When Piper was twelve years old, her mother died of ovarian cancer. Her parents had been trying to conceive again for years after Piper was born, and on a gelid day in 1998 they were finally told what the problem was. There was a tumour the size of an Easter egg resting against her uterine wall; large enough that the removal of her ovaries was an option but small enough that there was a chance that chemotherapy and steroidal injections could shrink it and allow her to live with it. When Piper and I came home from school that afternoon, Penelope Oakley was sitting on our couch with her head resting against her husband’s chest and sobs racking her frail body. Her husband’s grey eyes were dark and solemn, wrinkles crossing his brow as he held her tightly, not looking far from tears himself. On the couch opposite my parents were sitting there, their faces taut and anguished, tears rolling down my mother’s cheeks and as she clasped her hand tightly over her mouth.

Piper immediately ran to her mother and wrapped her arms around her legs, trying to figure out why her mother was crying. I just stood in the doorway, my school bag hanging loosely from my shoulders and my eyes wide and fearful.

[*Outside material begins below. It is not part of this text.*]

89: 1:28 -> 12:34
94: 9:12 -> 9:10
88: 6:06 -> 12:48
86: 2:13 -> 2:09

When I look back, I don’t really remember that day. I don’t remember realising as we walked home from school that that would be the last time I ever saw Piper smile in such a lively way, and that it would be the last time she’d step foot inside our house. I guess I didn’t know at the time that her mother was going to die four years later; I was too young to even consider what death meant. But I knew, and I remember clearer than anything, the saddened look in my mother’s eyes that said things were going to change.

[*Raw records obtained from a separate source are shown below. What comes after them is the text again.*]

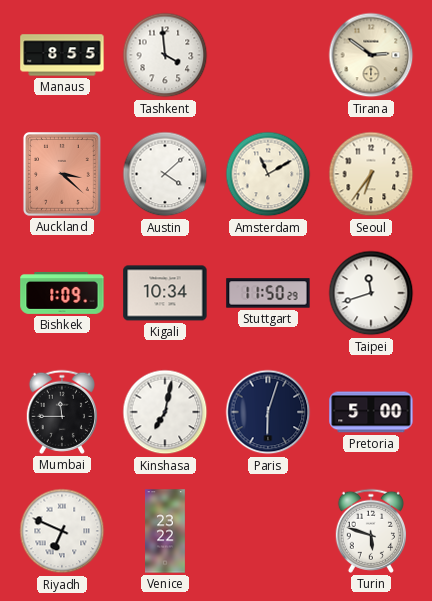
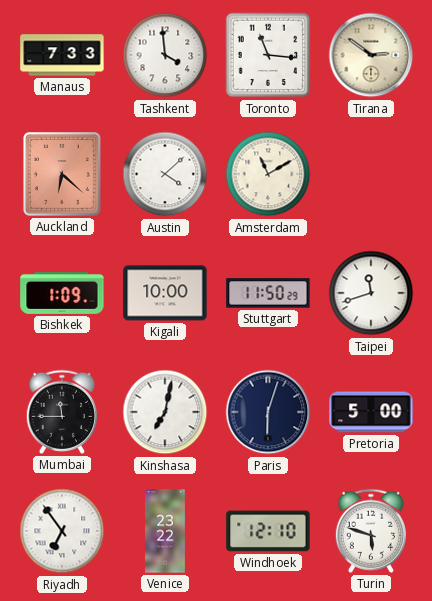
Manaus: 8:55 -> 7:33
Toronto: none -> 11:16
Auckland: 3:22 -> 6:22
Seoul: 6:36 -> none
Kigali: 10:34 -> 10:00
Riyadh: 6:49 -> 6:54
Windhoek: none -> 12:10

Years later, after the funeral, my mother sat down and told me why Piper no longer had a mother. Even though I was fourteen; arguably old enough to realise that something had been wrong, I’d ignored all the signs that she was sick until the day I saw the ambulance arrive outside the house next door and heard Mr Oakley’s screams of anguish. She had refused to have the surgery. Even though it was more than likely that the outcome would be positive, and even though it was her highest chance of survival, she refused it. And there was nothing Mr Oakley or her eight year old daughter could do but watch their wife and mother kill herself over something that never was.

She still wanted to baby. She kept her ovaries because she wanted the baby. Instead she left one without a mother and fell into death’s arms herself.

Mum told me at the time that Piper would never be the same. I don’t think it made sense; we were still friends up until the funeral, though she had begun to drift away. I didn’t understand what it was like to lose something, and as I look back, I think that’s what estranged me from her. In her eyes I still had everything, while she’d lost the only thing that made her a child.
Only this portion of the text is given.